There's a raw, previously unpublished essay here called "My Daughter, The Painter" in which Fussell confronts her adult daughter's take on her mother's life choices. It's a bone-chilling read for anyone with children.

But, lest this collection sound too intimidating in its frankness, let me quickly add that Fussell is also very funny and inspiring. Some of the best essays here are the most recent, written in Fussell's dotage.

Aging is a hot literary topic these days, but no one else I've read has captured the bizarre acceleration of time as we age quite the way Fussell does. Listen to these lines from her "Preface":

What happened? Never had a good sense of time, but jesus-christ!" Yesterday I'm wiping applesauce off my baby's cheeks and today I'm wondering when she'll retire. For years I didn't wear a watch because I wanted to stop time. Now time stops me dead. Tic-Toc. ...

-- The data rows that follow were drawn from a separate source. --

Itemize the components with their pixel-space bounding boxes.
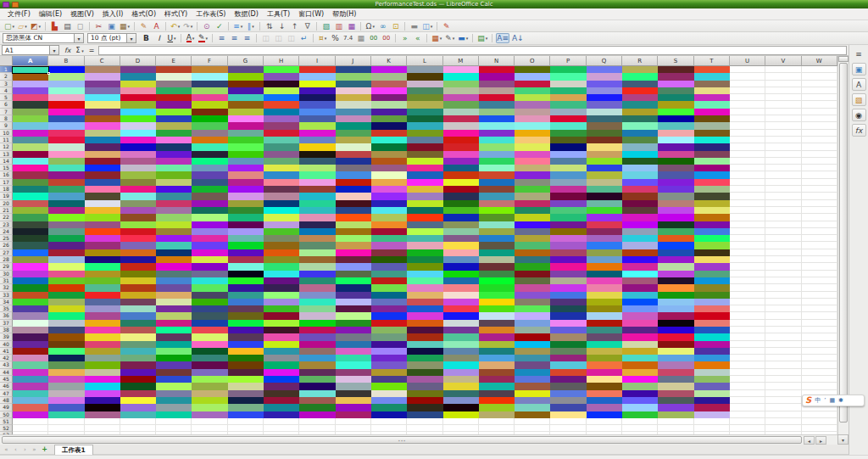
row-header-26[interactable]: 26 [0, 242, 13, 249]
cell[interactable] [443, 242, 479, 249]
cell[interactable] [120, 418, 156, 425]
cell[interactable] [371, 151, 407, 158]
cell[interactable] [336, 320, 371, 327]
cell[interactable] [228, 221, 264, 228]
cell[interactable] [658, 320, 693, 327]
cell[interactable] [802, 312, 837, 319]
cell[interactable] [299, 115, 335, 122]
cell[interactable] [228, 299, 264, 305]
cell[interactable] [622, 284, 658, 291]
cell[interactable] [371, 277, 407, 284]
cell[interactable] [13, 73, 48, 80]
cell[interactable] [550, 299, 586, 305]
cell[interactable] [336, 165, 371, 171]
cell[interactable] [622, 87, 658, 94]
cell[interactable] [802, 228, 837, 235]
cell[interactable] [48, 73, 84, 80]
cell[interactable] [550, 101, 586, 108]
cell[interactable] [264, 418, 299, 425]
cell[interactable] [730, 383, 765, 389]
cell[interactable] [694, 158, 730, 165]
cell[interactable] [299, 333, 335, 340]
cell[interactable] [192, 361, 227, 368]
cell[interactable] [192, 256, 227, 263]
cell[interactable] [515, 109, 550, 115]
cell[interactable] [120, 171, 156, 178]
show-draw-functions-icon[interactable]: ✎ [441, 21, 452, 31]
cell[interactable] [550, 242, 586, 249]
cell[interactable] [694, 143, 730, 150]
cell[interactable] [730, 305, 765, 312]
row-header-32[interactable]: 32 [0, 284, 13, 291]
cell[interactable] [299, 165, 335, 171]
font-name-dropdown-icon[interactable]: ▾ [74, 34, 83, 42]
row-header-2[interactable]: 2 [0, 73, 13, 80]
cell[interactable] [407, 361, 442, 368]
redo-icon[interactable]: ↷▾ [182, 21, 193, 31]
cell[interactable] [479, 66, 515, 73]
cell[interactable] [802, 143, 837, 150]
cell[interactable] [730, 397, 765, 404]
select-function-button[interactable]: Σ ▾ [74, 47, 86, 54]
cell[interactable] [371, 249, 407, 256]
cell[interactable] [550, 320, 586, 327]
cell[interactable] [730, 327, 765, 333]
functions-icon[interactable]: fx [852, 124, 866, 137]
cell[interactable] [622, 292, 658, 299]
cell[interactable] [228, 418, 264, 425]
cell[interactable] [622, 151, 658, 158]
cell[interactable] [587, 214, 622, 221]
cell[interactable] [371, 348, 407, 355]
cell[interactable] [802, 256, 837, 263]
cell[interactable] [85, 383, 120, 389]
cell[interactable] [264, 341, 299, 348]
row-header-45[interactable]: 45 [0, 376, 13, 383]
cell[interactable] [264, 130, 299, 137]
cell[interactable] [694, 214, 730, 221]
cell[interactable] [443, 94, 479, 101]
vertical-split-handle[interactable] [838, 56, 849, 62]
cell[interactable] [156, 284, 192, 291]
cell[interactable] [443, 228, 479, 235]
row-header-9[interactable]: 9 [0, 122, 13, 129]
cell[interactable] [694, 81, 730, 87]
cell[interactable] [264, 333, 299, 340]
cell[interactable] [264, 87, 299, 94]
row-header-17[interactable]: 17 [0, 179, 13, 186]
cell[interactable] [85, 165, 120, 171]
cell[interactable] [694, 299, 730, 305]
cell[interactable] [587, 101, 622, 108]
open-file-icon[interactable]: ▱▾ [17, 21, 28, 31]
selected-cell-A1[interactable] [13, 66, 48, 73]
gallery-icon[interactable]: ▨ [852, 93, 866, 106]
cell[interactable] [658, 165, 693, 171]
row-header-47[interactable]: 47 [0, 390, 13, 397]
cell[interactable] [587, 186, 622, 193]
cell[interactable] [120, 271, 156, 277]
last-sheet-button[interactable]: » [30, 446, 39, 453]
cell[interactable] [48, 383, 84, 389]
row-header-43[interactable]: 43 [0, 361, 13, 368]
cell[interactable] [802, 193, 837, 199]
cell[interactable] [85, 355, 120, 361]
cell[interactable] [48, 355, 84, 361]
cell[interactable] [407, 73, 442, 80]
cell[interactable] [371, 361, 407, 368]
cell[interactable] [371, 158, 407, 165]
cell[interactable] [443, 284, 479, 291]
cell[interactable] [192, 109, 227, 115]
cell[interactable] [228, 256, 264, 263]
border-style-icon[interactable]: ✎▾ [444, 33, 455, 43]
cell[interactable] [371, 87, 407, 94]
cell[interactable] [694, 94, 730, 101]
cell[interactable] [622, 249, 658, 256]
cell[interactable] [228, 171, 264, 178]
cell[interactable] [730, 109, 765, 115]
cell[interactable] [443, 411, 479, 418]
cell[interactable] [120, 361, 156, 368]
cell[interactable] [515, 376, 550, 383]
cell[interactable] [13, 179, 48, 186]
cell[interactable] [299, 186, 335, 193]
cell[interactable] [479, 312, 515, 319]
cell[interactable] [371, 94, 407, 101]
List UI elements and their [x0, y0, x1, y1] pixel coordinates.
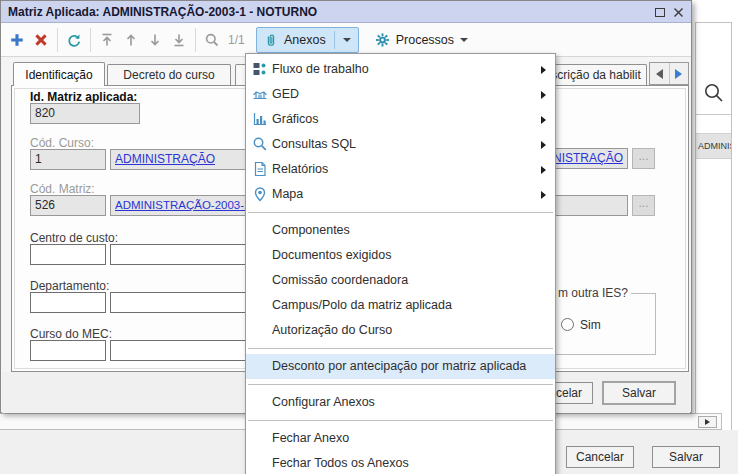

And so we eat. Not just to survive, but to chitter-chatter, twitter-tweet. ... We bump our uglies together, whether feathered, furred, or finned. We feed our kids and teach them to fly, swing, swim. And then what? And what for? ...

Are we the only critters to ask? The only ones who scratch stones or mark caves or shape clay to tell someone, anyone, that Kilroy was here?

Move over T. S. Eliot; this is charged, spoken-word poetry on the eternal theme of "Hurry up please it's time." Fussell is said to be writing a second memoir, this one a "manual of survival in New York City." Hurry up, please, I can't wait.